Back in 2005, after I returned from covering Hurricane Katrina’s devastation of the Gulf Coast, an editor at my newspaper asked me a very simple question: Why can’t somebody figure out how to stop these monster storms? Or at least slow them down long enough for more people to get out of the way.
Curious myself, and eager not to go through another experience like Katrina, I looked into it. Turns out, we’ve tried. Back in the 1960s, the U.S. government created something that sounds right out of a comic book: Project Stormfury (or, as it is actually written in all the government documents about the project -- to look more impressive, I’m assuming, because it certainly works for me -- Project STORMFURY).
Their plan: Drop silver iodide from airplanes into the outer rainbands of a storm. As I recounted in my story for the Charlotte Observer, the goal was to create a new ring of convection (a second eye) to compete with a hurricane's powerful center, robbing it of some of its punch.
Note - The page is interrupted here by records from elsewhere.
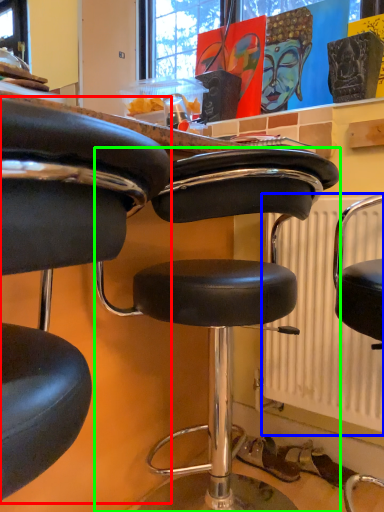 Question: Based on their relative distances, which object is farther from chair (highlighted by a red box)? Choose from radiator (highlighted by a blue box) and chair (highlighted by a green box).

Choices:
 (A) radiator
 (B) chair

Answer: (A) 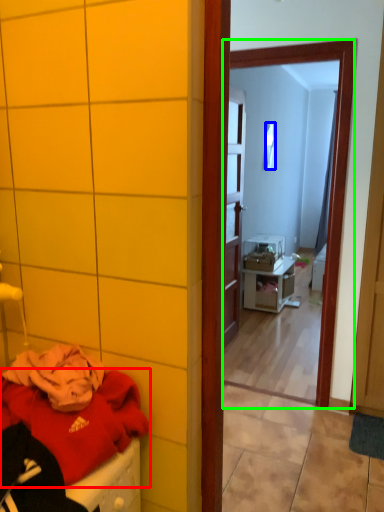 Question: Which object is positioned farthest from clothing (highlighted by a red box)? Select from mirror (highlighted by a blue box) and mirror (highlighted by a green box).

Choices:
 (A) mirror
 (B) mirror

Answer: (A) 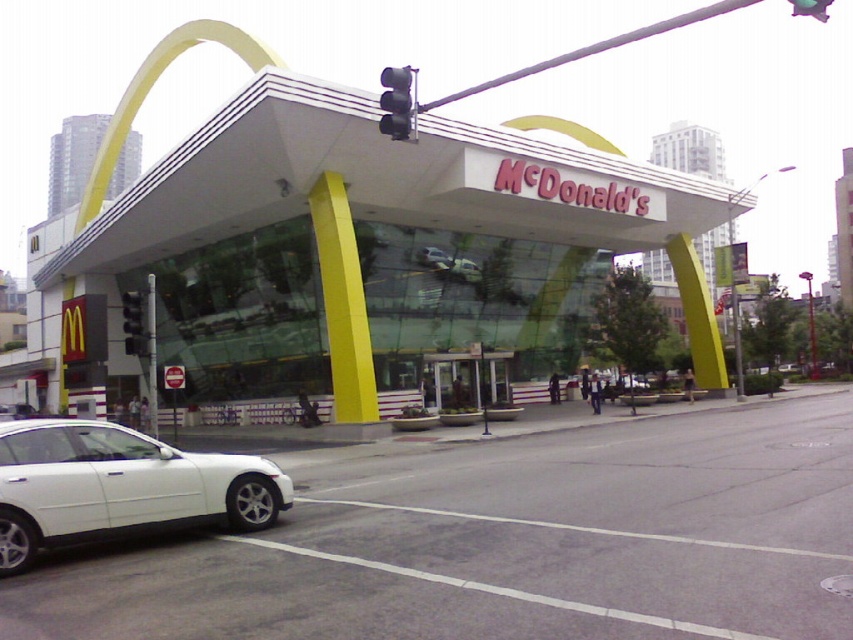 Question: Considering the relative positions of white glossy car at lower left and metallic silver car at center in the image provided, where is white glossy car at lower left located with respect to metallic silver car at center?

Choices:
 (A) below
 (B) above

Answer: (A)

Question: Which point is closer to the camera taking this photo?

Choices:
 (A) (209, 456)
 (B) (138, 353)

Answer: (A)

Question: Is the position of black plastic traffic light at left less distant than that of metallic silver car at center?

Choices:
 (A) no
 (B) yes

Answer: (B)

Question: Is matte yellow mcdonald's at center to the left of metallic silver car at center from the viewer's perspective?

Choices:
 (A) no
 (B) yes

Answer: (B)

Question: Which point is farther to the camera?

Choices:
 (A) (248, 92)
 (B) (236, 474)
 (C) (132, 352)
 (D) (380, 116)

Answer: (D)

Question: Which point is farther to the camera?

Choices:
 (A) (407, 96)
 (B) (178, 230)
 (C) (141, 332)
 (D) (433, 250)

Answer: (D) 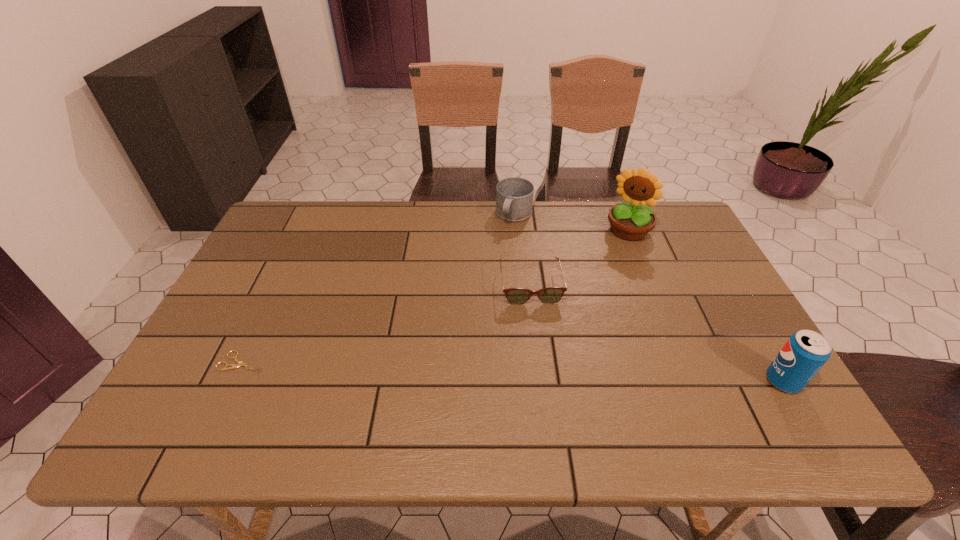 Identify the location of vacant region that satisfies the following two spatial constraints: 1. on the back side of the third shortest object; 2. on the left side of the shears. click(x=313, y=215).

Locate an element on the screen. This screenshot has height=540, width=960. free region that satisfies the following two spatial constraints: 1. on the back side of the second object from right to left; 2. on the right side of the shortest object is located at coordinates (305, 231).

Find the location of a particular element. Image resolution: width=960 pixels, height=540 pixels. free region that satisfies the following two spatial constraints: 1. on the back side of the spectacles; 2. on the left side of the shears is located at coordinates (279, 285).

You are a GUI agent. You are given a task and a screenshot of the screen. Output one action in this format:
    pyautogui.click(x=<x>, y=<y>)
    Task: Click on the free point that satisfies the following two spatial constraints: 1. on the back side of the shortest object; 2. on the left side of the third tallest object
    
    Given the screenshot: What is the action you would take?
    pyautogui.click(x=313, y=215)

Identify the location of free point that satisfies the following two spatial constraints: 1. on the back side of the third shortest object; 2. on the left side of the shortest object. (313, 215). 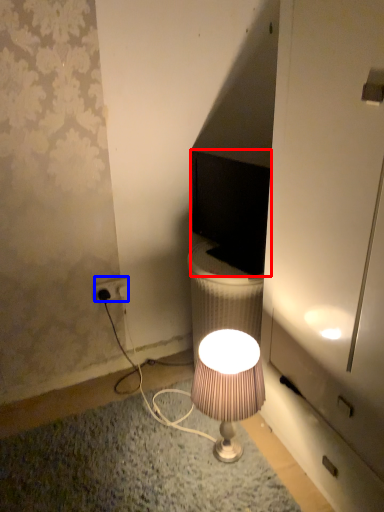 Question: Which point is further to the camera, computer monitor (highlighted by a red box) or power outlet (highlighted by a blue box)?

Choices:
 (A) computer monitor
 (B) power outlet

Answer: (B) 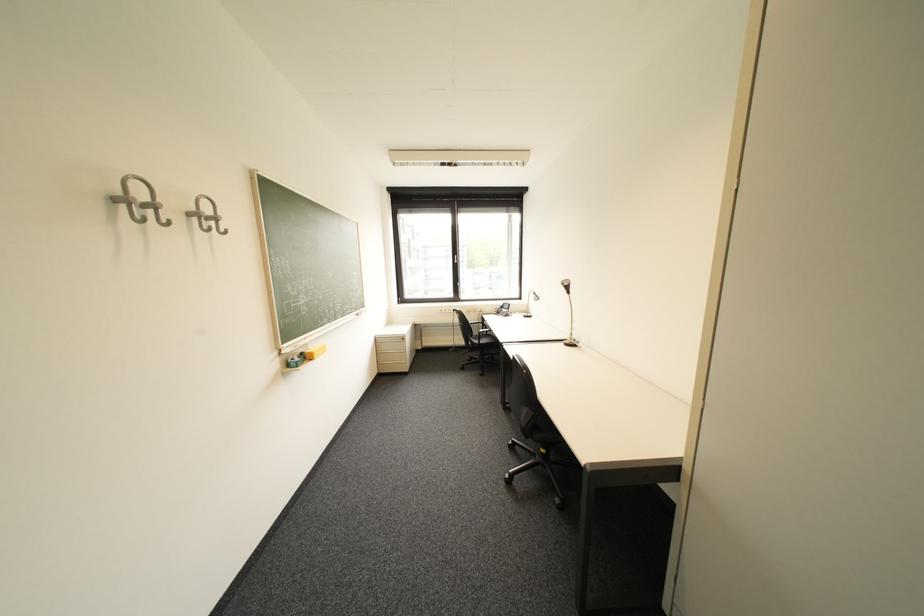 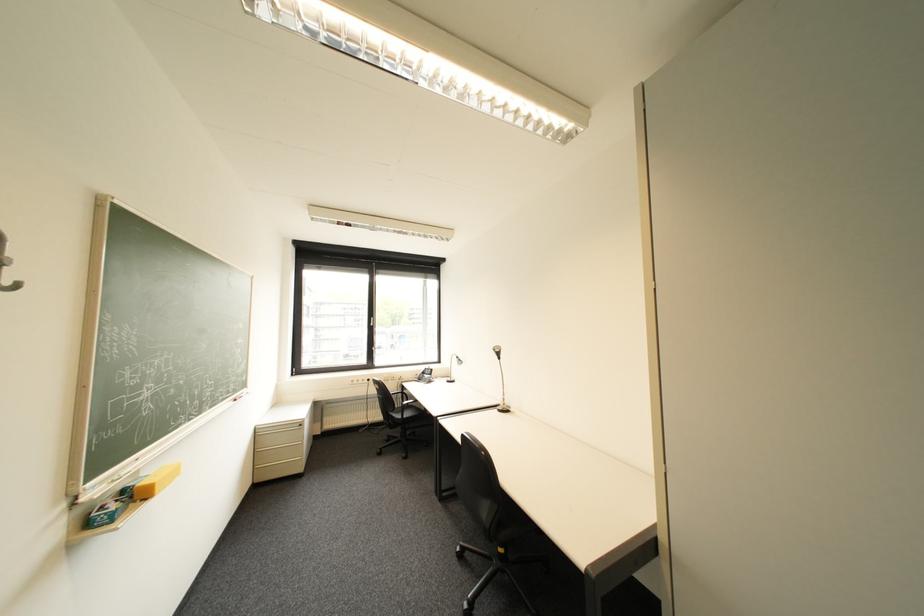 Question: How did the camera likely rotate?

Choices:
 (A) Left
 (B) Right
 (C) Up
 (D) Down

Answer: (B) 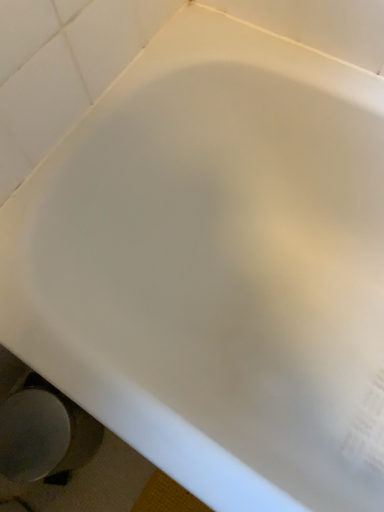 Find the location of a particular element. This screenshot has height=512, width=384. blank space above satin silver bidet at lower left (from a real-world perspective) is located at coordinates (28, 430). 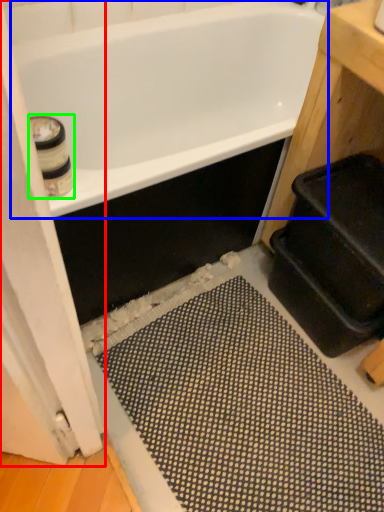 Question: Which object is the farthest from screen door (highlighted by a red box)? Choose among these: bathtub (highlighted by a blue box) or toilet paper (highlighted by a green box).

Choices:
 (A) bathtub
 (B) toilet paper

Answer: (A) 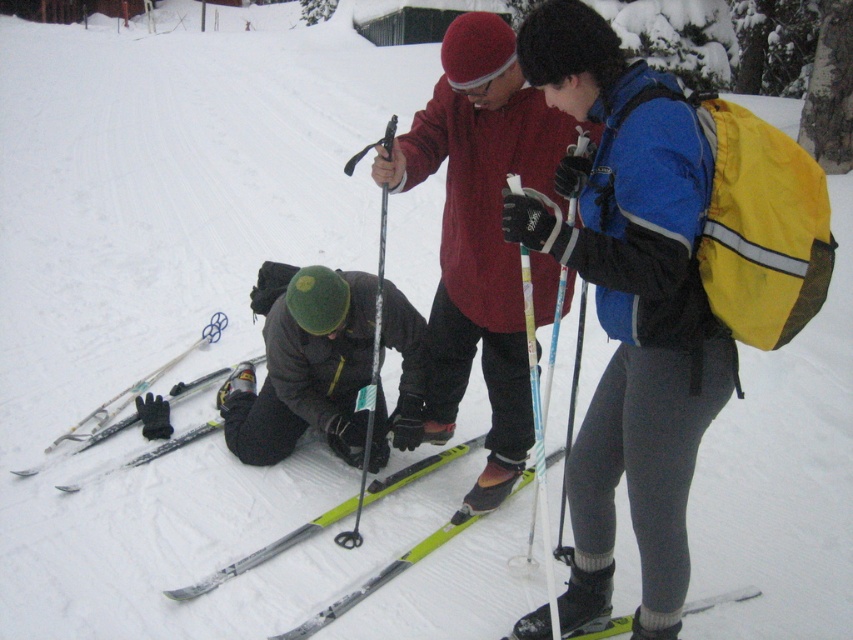 Does silver metallic ski pole at center appear over yellow matte ski at lower center?

Indeed, silver metallic ski pole at center is positioned over yellow matte ski at lower center.

Between point (357, 512) and point (595, 632), which one is positioned in front?

Positioned in front is point (595, 632).

This screenshot has width=853, height=640. What do you see at coordinates (369, 384) in the screenshot? I see `silver metallic ski pole at center` at bounding box center [369, 384].

The image size is (853, 640). Find the location of `silver metallic ski pole at center`. silver metallic ski pole at center is located at coordinates (369, 384).

Is point (335, 506) closer to viewer compared to point (589, 632)?

No, it is not.

Which is above, yellow-green plastic ski at lower center or yellow matte ski at lower center?

Positioned higher is yellow-green plastic ski at lower center.

The width and height of the screenshot is (853, 640). What are the coordinates of `yellow-green plastic ski at lower center` in the screenshot? It's located at (326, 518).

The width and height of the screenshot is (853, 640). Find the location of `yellow-green plastic ski at lower center`. yellow-green plastic ski at lower center is located at coordinates (326, 518).

Does matte red jacket at center have a greater height compared to yellow matte ski at lower center?

Indeed, matte red jacket at center has a greater height compared to yellow matte ski at lower center.

Does matte red jacket at center have a smaller size compared to yellow matte ski at lower center?

Actually, matte red jacket at center might be larger than yellow matte ski at lower center.

Who is more distant from viewer, (438,362) or (581,637)?

Point (438,362)

Locate an element on the screen. The height and width of the screenshot is (640, 853). matte red jacket at center is located at coordinates (479, 234). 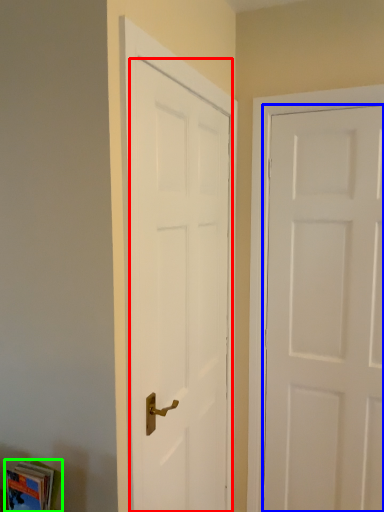 Question: Considering the real-world distances, which object is farthest from door (highlighted by a red box)? door (highlighted by a blue box) or book (highlighted by a green box)?

Choices:
 (A) door
 (B) book

Answer: (B) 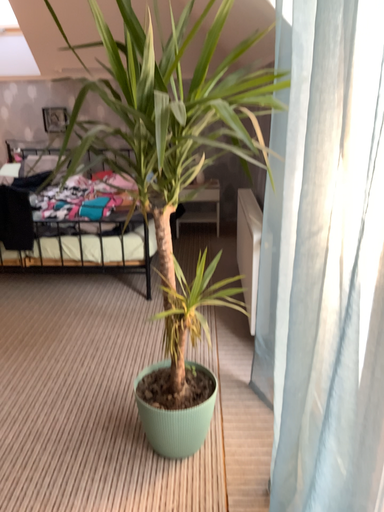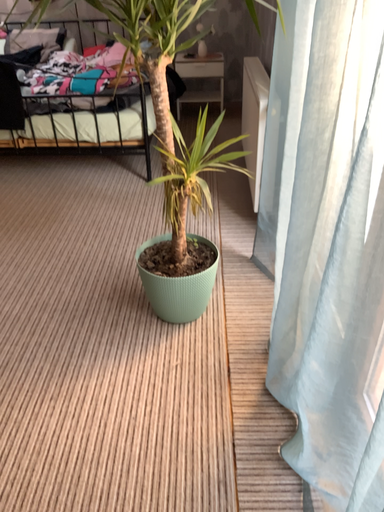 Question: Which way did the camera rotate in the video?

Choices:
 (A) rotated downward
 (B) rotated upward

Answer: (A) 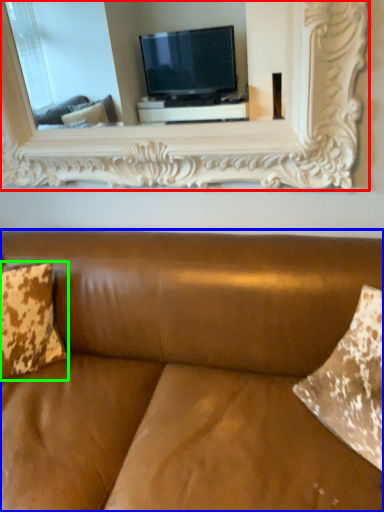 Question: Based on their relative distances, which object is farther from picture frame (highlighted by a red box)? Choose from studio couch (highlighted by a blue box) and pillow (highlighted by a green box).

Choices:
 (A) studio couch
 (B) pillow

Answer: (B)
They know it wasn’t possible to stop a storm entirely, but even a small reduction in windspeed could reduce a storm’s damage significantly.
Over the course of a decade starting in 1961, government scientists and the U.S. military seeded the clouds in four hurricanes. The storms weakened a bit, so they thought it might be working.
Then Hugh Willoughby came along. The former director of the government's Hurricane Research Division concluded that a natural process called "eyewall replacement" often makes storms wobble in intensity, and Project Stormfury’s “results” were just a product of that natural process. Willoughby and I talked on the phone back in 2005 as Hurricane Rita made its way toward the Texas coast, and he predicted to me that the eyewall replacement phenomenon would cause Rita to weaken a bit. That’s exactly what happened.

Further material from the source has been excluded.